SASA, on behalf of the industry, lodged an application, in October last year (2024), with the International Trade Administration Council (ITAC) to increase the Dollar Based Reference Price (DBRP) to $905 (per ton) from the current $680 per ton. The reference price was last increased in 2018 when an avalanche of deep-sea sugar imports, mainly from Brazil, hit our shores, displacing local producers to the tune of at least two billion rand. The 2018 import crisis forced the industry to march to the offices of the then minister, Dr Rob Davies, as both farmers and millers cried out for government’s decisive intervention as sugar imports were wreaking havoc and driving them out of business. The current application for the tariff increase is primarily based on the cost of production, which has continued to significantly increase in the past seven years, during which period the DBRP remained unchanged.
“On the urgent tariff issue, it has already been over a year since we lodged our reference price increase application with ITAC. Should this exigent matter remain unresolved, it could spell disaster for the industry. The sooner the matter is resolved, the better for the sustainability of the industry. In our considered view, the most effective way to cushion us against the avalanche of imports is to increase the reference price to a sufficient level, which is in line with the current cost of production,” said Mhlaba.
The escalating import crisis poses a serious threat to its competitiveness and long-term sustainability. This sustained erosion of market share is crippling local millers and growers, placing an estimated 65 000 direct jobs—and at least one million livelihoods—at risk. Without the urgent intervention to restore adequate protection and reinforce local market demand, the continued influx of imports could bring the industry to its knees. The strategic protection (adequate tariff) of the industry has become even more important in the wake of the very worrying surge in imports in the first half of the current season.
“The key pillars for Phase 2 of the Sugarcane Value Chain Master Plan to 2030 are sustainable pricing, strategic trade protection, product diversification and small-scale grower support, and balanced food policy. If the situation (sugar imports crisis) is not arrested soon enough, our local producers could be displaced to the tune of more than two billion rand this season,” warned Mhlaba.
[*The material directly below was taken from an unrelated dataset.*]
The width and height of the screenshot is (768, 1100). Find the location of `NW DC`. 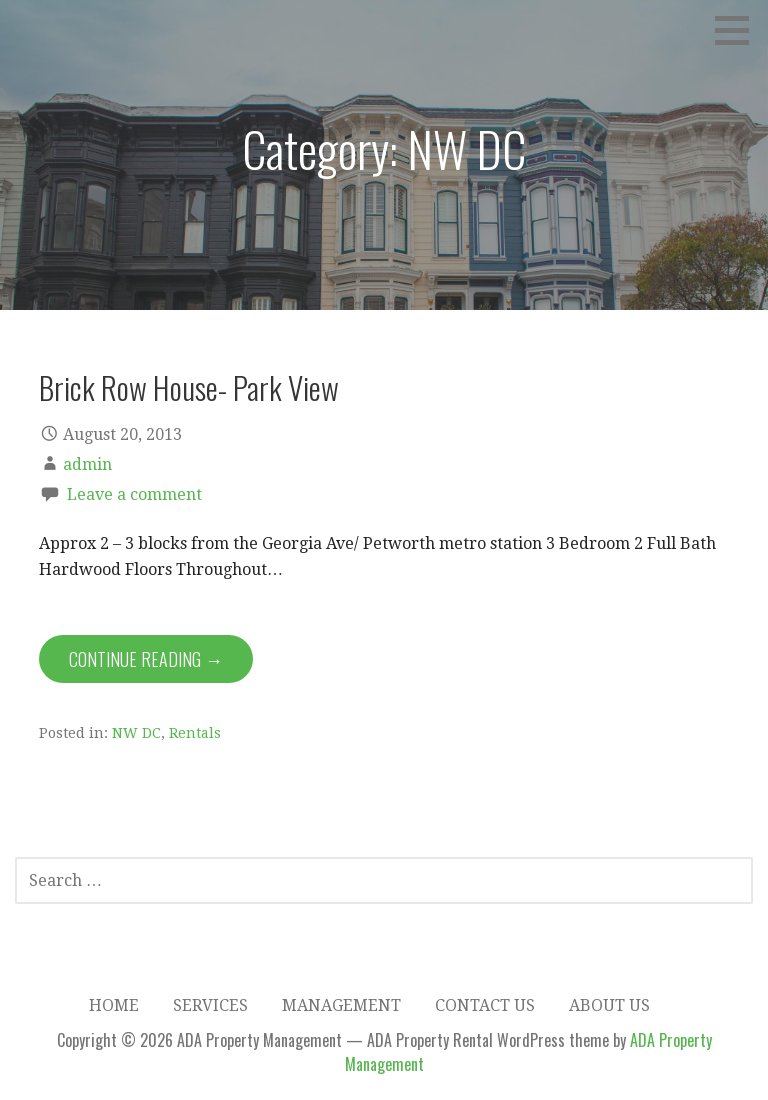 NW DC is located at coordinates (136, 733).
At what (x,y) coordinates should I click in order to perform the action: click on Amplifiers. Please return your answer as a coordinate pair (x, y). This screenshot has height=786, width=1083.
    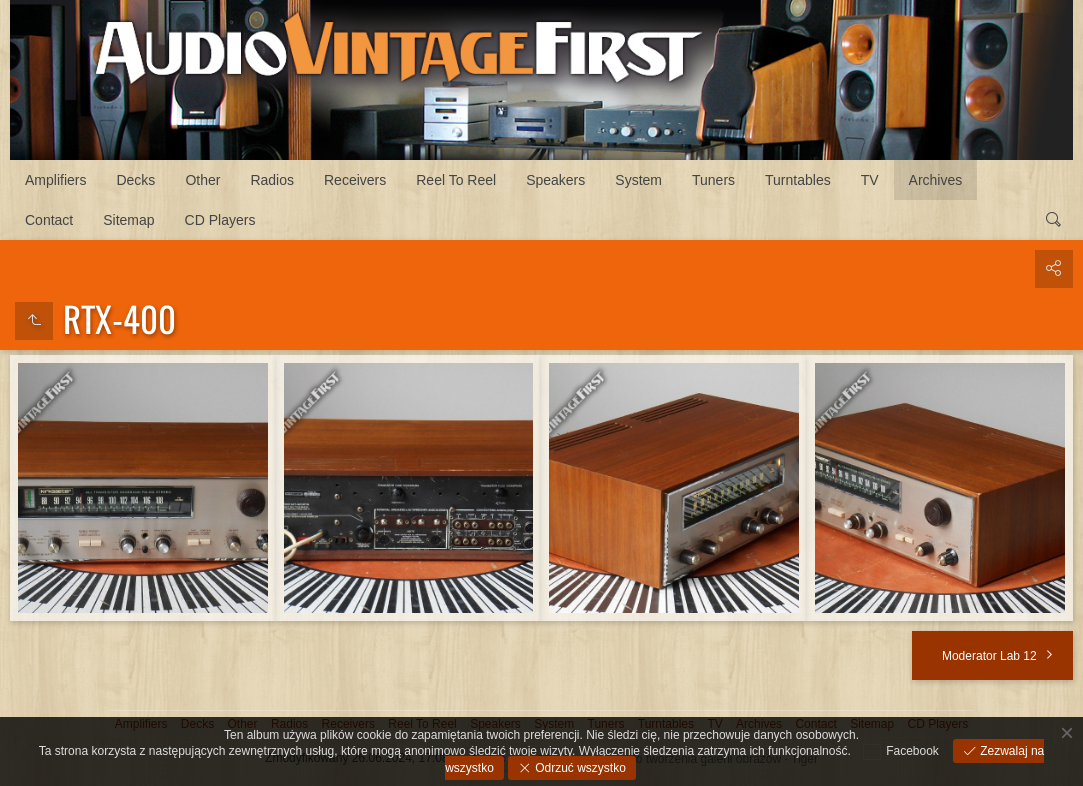     Looking at the image, I should click on (55, 180).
The industry and social partners have made progress with regards to finalisation of modalities around phase two of the master plan. In phase two, the industry will seek to intensify its efforts aimed at transitioning from a sugar-based to sugarcane-based industry, wherein multiple products are derived from the stalk of cane. “Our current direction/trajectory aligns with President Cyril Ramaphosa’s emphasis on diversification and decarbonisation regarding country’s the industrial policy and economic growth. This is our inflection point.”
Mhlaba concluded: “Our government is very crucial in putting in place enabling instruments to ensure the growth and sustainability of the industry. Without the support of government, we would be going nowhere slowly. Therefore, for diversification to become a reality, an enabling policy environment is crucial. This has been the case for all countries which have diversified successfully. Furthermore, we need an extension of the sugar tax moratorium to 2030 (in line with the master plan) to accord industry adequate time to investigate and pursue product diversification. We are optimistic that all social partners will find each other and progress to the implementation of phase two of the master plan. This will support the industry journey towards diversification, (further) transform and contribute to South Africa’s economic resilience.”